Un auditeur CRM examine les métriques d'adoption et de qualité des données 3 mois après implémentation

Vous avez lancé votre CRM il y a trois mois. Les premiers jours, tout le monde l’a essayé. Puis la routine reprend, et vous commencez à vous demander: « est-ce que c’est vraiment adoptée par l’équipe? Les données sont-elles de bonne qualité? Est-ce qu’on en tire vraiment de la valeur? »

La plupart des PME ne font jamais cet audit. Elles avancent sans visibilité, en espérant que tout marche bien. Trois mois plus tard, elles découvrent qu’un tiers de l’équipe n’utilise jamais l’outil, que 40% des champs sont vides, et qu’il y a une solution parallèle cachée quelque part (le fameux Excel qui remplace le CRM).

Trois mois, c’est critique. Pas trop tôt pour juger, pas trop tard pour corriger. C’est votre moment de décision : continuer et améliorer, ou accepter que le CRM restera faible.

Ce guide montre quoi mesurer et comment interpréter les résultats pour transformer un CRM médiocre en outil vraiment utile.

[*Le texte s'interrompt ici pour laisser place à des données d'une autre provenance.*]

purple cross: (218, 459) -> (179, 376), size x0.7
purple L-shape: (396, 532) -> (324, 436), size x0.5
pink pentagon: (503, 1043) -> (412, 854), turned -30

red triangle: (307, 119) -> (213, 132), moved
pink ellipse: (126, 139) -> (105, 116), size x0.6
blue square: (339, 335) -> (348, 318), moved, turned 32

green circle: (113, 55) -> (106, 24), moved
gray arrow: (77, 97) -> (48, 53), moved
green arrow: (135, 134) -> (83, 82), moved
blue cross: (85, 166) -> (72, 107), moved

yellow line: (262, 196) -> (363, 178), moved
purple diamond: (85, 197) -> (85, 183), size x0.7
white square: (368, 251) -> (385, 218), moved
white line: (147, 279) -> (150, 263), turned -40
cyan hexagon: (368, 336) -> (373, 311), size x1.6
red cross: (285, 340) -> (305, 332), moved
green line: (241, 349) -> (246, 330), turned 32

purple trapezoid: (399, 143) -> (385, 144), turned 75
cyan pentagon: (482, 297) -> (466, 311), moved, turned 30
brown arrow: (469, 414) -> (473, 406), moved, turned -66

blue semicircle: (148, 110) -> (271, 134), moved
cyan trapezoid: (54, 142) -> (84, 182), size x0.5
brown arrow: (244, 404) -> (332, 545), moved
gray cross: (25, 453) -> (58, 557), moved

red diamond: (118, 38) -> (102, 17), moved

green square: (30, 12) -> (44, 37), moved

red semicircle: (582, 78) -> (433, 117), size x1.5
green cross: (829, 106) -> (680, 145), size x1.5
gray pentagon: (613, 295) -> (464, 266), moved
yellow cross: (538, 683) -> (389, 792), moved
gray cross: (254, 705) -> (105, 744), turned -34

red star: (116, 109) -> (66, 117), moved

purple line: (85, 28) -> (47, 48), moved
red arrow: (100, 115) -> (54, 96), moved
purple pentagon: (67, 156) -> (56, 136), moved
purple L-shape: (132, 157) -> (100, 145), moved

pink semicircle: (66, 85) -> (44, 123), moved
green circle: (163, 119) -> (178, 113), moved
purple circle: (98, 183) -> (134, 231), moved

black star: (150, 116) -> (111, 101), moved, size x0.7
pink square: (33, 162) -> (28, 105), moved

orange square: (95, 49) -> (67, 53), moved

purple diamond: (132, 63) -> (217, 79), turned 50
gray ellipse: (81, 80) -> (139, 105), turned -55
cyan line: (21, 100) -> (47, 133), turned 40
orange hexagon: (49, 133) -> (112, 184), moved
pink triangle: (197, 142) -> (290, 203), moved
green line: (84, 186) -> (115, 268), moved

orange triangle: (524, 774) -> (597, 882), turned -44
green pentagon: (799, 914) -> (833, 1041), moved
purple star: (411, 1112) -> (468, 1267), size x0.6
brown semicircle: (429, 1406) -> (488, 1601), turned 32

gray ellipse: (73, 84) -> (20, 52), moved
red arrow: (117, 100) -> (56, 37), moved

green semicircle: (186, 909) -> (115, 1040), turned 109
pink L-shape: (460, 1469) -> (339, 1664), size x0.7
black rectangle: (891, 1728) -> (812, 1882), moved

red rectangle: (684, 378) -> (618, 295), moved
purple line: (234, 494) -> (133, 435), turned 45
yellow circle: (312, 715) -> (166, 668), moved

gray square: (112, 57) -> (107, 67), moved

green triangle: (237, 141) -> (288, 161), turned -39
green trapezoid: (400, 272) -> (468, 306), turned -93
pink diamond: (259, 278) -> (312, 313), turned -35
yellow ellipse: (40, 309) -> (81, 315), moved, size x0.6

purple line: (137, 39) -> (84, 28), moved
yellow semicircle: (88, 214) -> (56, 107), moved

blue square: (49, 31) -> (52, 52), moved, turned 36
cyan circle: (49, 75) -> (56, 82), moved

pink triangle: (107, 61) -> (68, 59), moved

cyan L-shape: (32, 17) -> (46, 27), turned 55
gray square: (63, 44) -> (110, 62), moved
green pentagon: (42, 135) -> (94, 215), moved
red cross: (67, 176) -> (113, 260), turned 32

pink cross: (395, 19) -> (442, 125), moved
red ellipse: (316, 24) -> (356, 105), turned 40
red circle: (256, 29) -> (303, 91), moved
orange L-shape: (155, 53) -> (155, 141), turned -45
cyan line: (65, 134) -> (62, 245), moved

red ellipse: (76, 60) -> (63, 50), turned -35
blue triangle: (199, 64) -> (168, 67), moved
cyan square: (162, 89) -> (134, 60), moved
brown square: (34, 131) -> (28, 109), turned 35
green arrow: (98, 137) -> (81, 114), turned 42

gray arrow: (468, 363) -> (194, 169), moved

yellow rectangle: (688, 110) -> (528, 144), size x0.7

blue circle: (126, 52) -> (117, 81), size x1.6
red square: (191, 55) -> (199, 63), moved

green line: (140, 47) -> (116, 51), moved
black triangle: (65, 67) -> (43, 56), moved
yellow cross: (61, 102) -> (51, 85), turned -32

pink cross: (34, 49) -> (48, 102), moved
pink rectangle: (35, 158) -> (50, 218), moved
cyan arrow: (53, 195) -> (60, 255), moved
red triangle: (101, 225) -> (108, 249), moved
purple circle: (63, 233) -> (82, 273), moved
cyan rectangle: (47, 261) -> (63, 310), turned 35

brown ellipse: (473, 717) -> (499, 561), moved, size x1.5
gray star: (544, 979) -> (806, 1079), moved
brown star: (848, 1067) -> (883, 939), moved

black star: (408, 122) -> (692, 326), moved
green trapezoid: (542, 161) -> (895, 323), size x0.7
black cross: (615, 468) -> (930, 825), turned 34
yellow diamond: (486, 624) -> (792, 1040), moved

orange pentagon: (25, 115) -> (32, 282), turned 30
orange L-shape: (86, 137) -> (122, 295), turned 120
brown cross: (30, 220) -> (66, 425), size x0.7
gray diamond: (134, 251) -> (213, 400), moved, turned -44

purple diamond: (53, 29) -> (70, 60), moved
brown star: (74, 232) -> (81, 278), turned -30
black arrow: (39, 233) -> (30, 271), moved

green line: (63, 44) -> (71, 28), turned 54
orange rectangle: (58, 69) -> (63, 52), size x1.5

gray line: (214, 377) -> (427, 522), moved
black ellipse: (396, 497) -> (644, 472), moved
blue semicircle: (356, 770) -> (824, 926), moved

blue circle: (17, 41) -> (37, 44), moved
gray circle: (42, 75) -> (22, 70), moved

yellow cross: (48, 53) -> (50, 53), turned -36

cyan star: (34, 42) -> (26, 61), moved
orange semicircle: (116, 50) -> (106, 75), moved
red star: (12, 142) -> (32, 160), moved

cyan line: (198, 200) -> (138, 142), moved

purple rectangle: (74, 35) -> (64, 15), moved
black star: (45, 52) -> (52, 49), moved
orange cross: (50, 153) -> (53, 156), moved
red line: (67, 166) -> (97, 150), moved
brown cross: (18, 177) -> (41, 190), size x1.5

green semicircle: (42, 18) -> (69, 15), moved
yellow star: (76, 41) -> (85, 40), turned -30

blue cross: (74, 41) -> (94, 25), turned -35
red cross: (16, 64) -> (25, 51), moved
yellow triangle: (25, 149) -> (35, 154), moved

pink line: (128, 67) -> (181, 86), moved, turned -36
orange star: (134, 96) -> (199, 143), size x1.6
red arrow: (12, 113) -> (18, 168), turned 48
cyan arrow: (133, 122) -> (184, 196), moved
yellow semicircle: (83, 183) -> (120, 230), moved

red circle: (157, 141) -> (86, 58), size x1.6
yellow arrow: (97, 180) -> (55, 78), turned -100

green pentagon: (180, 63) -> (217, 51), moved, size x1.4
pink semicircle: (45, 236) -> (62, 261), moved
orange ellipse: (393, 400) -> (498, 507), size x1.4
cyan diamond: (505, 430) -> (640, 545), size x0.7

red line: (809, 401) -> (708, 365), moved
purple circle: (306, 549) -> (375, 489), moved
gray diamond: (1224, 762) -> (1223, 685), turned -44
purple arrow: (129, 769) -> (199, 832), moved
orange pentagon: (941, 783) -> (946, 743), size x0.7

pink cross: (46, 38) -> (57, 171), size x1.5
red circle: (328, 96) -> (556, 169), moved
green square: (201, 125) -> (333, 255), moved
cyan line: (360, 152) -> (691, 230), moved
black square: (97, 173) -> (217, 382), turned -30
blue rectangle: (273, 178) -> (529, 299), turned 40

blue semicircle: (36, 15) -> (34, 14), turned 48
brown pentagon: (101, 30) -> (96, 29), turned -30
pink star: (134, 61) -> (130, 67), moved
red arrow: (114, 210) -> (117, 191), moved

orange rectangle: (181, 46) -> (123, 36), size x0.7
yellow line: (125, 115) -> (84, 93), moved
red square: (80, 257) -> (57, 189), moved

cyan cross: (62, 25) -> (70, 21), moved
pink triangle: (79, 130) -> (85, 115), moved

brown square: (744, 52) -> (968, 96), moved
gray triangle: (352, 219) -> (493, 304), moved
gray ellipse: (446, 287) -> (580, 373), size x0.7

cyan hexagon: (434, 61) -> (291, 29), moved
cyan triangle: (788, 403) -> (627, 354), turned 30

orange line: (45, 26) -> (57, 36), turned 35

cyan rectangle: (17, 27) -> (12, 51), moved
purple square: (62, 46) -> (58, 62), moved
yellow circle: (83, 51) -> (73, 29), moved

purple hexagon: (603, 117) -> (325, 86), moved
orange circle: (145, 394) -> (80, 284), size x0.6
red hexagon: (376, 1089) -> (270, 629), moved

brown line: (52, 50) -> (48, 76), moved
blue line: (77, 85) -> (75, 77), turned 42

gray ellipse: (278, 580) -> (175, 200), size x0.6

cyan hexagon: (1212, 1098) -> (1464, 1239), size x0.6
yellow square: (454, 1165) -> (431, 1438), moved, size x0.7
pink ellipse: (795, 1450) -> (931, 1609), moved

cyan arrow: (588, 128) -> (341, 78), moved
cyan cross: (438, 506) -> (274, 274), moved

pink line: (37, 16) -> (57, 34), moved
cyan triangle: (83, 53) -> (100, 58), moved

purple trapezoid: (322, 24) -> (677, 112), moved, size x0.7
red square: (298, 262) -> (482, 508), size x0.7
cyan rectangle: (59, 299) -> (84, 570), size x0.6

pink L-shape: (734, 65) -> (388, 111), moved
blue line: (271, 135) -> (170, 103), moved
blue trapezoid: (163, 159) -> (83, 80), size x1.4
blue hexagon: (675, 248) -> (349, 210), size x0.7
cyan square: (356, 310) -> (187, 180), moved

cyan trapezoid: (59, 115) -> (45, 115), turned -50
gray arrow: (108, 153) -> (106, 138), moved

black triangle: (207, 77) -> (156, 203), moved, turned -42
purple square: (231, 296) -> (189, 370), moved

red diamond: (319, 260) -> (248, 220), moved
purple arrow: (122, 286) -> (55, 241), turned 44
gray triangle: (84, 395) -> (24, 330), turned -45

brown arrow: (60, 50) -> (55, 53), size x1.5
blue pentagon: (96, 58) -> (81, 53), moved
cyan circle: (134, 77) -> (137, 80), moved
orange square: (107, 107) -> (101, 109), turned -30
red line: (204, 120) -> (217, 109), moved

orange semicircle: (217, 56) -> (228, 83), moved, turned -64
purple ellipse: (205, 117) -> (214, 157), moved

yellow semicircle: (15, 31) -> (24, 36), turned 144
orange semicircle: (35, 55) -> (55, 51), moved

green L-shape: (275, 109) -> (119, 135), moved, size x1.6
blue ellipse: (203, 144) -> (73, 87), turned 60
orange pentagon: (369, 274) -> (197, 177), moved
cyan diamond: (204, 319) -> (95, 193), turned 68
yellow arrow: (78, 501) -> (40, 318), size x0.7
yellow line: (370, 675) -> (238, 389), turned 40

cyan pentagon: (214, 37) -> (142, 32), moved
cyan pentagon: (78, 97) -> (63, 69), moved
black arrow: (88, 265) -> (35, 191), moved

Les trois dimensions de l’audit

Un audit CRM regarde trois choses : l’adoption, la qualité des données, et la valeur commerciale.

Une faiblesse dans l’une signale où agir. L’adoption faible = problème comportemental (formation, communication, ou outil inadapté). Qualité mauvaise = problème processuel (les gens ne savent pas saisir). Pas de valeur = problème stratégique (mauvais objectif au départ).

Métrique 1 : Le taux d’utilisation active

Première question : combien de l’équipe utilise le CRM au moins une fois par jour?

Mesure : allez dans les rapports d’activité. Comptez combien d’utilisateurs ont une action enregistrée cette semaine. Par exemple, « 10 commerciaux sur 15 connectés » = 67% d’utilisation active.

Cible : au moins 80% doivent l’utiliser au moins une fois par semaine. En dessous, il y a un vrai problème.

Interprétation : si 5 personnes sur 15 ne l’utilisent jamais, c’est anormal. Parlez-leur. Qu’est-ce qui bloque? C’est souvent un vrai problème d’usabilité ou de processus, pas une simple résistance au changement.

Métrique 2 : Le taux de complétude des champs critiques

Deuxième métrique : quel pourcentage de contacts ont les champs critiques remplis?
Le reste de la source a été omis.